_TASK STATEMENT_: Your copy should hold every record exactly and no images.

_EXERCISE INPUTS_:
• • • •

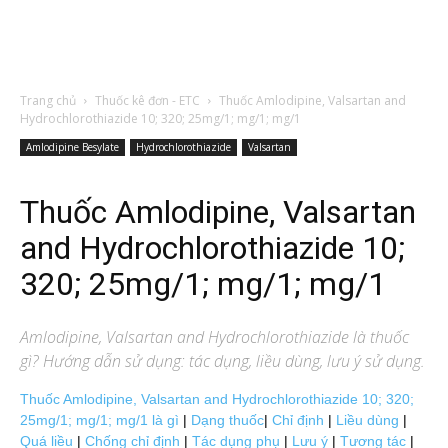
Trang chủ
Thuốc kê đơn - ETC
Thuốc Amlodipine, Valsartan and
Hydrochlorothiazide 10; 320; 25mg/1; mg/1; mg/1
Amlodipine Besylate
Hydrochlorothiazide
Valsartan
Thuốc Amlodipine, Valsartan
and Hydrochlorothiazide 10;
320; 25mg/1; mg/1; mg/1
Amlodipine, Valsartan and Hydrochlorothiazide
là thuốc
gì? Hướng dẫn sử dụng: tác dụng, liều dùng, lưu ý sử dụng.
Thuốc Amlodipine, Valsartan and Hydrochlorothiazide 10; 320;
25mg/1; mg/1; mg/1 là gì
|
Dạng thuốc
|
Chỉ định
|
Liều dùng
|
Quá liều
|
Chống chỉ định
|
Tác dụng phụ
|
Lưu ý
|
Tương tác
|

• • • •

_ANSWER FOR THIS EXERCISE_:
Trang chủ
Thuốc kê đơn - ETC
Thuốc Amlodipine, Valsartan and
Hydrochlorothiazide 10; 320; 25mg/1; mg/1; mg/1
Amlodipine Besylate
Hydrochlorothiazide
Valsartan
Thuốc Amlodipine, Valsartan
and Hydrochlorothiazide 10;
320; 25mg/1; mg/1; mg/1
Amlodipine, Valsartan and Hydrochlorothiazide
là thuốc
gì? Hướng dẫn sử dụng: tác dụng, liều dùng, lưu ý sử dụng.
Thuốc Amlodipine, Valsartan and Hydrochlorothiazide 10; 320;
25mg/1; mg/1; mg/1 là gì
|
Dạng thuốc
|
Chỉ định
|
Liều dùng
|
Quá liều
|
Chống chỉ định
|
Tác dụng phụ
|
Lưu ý
|
Tương tác
|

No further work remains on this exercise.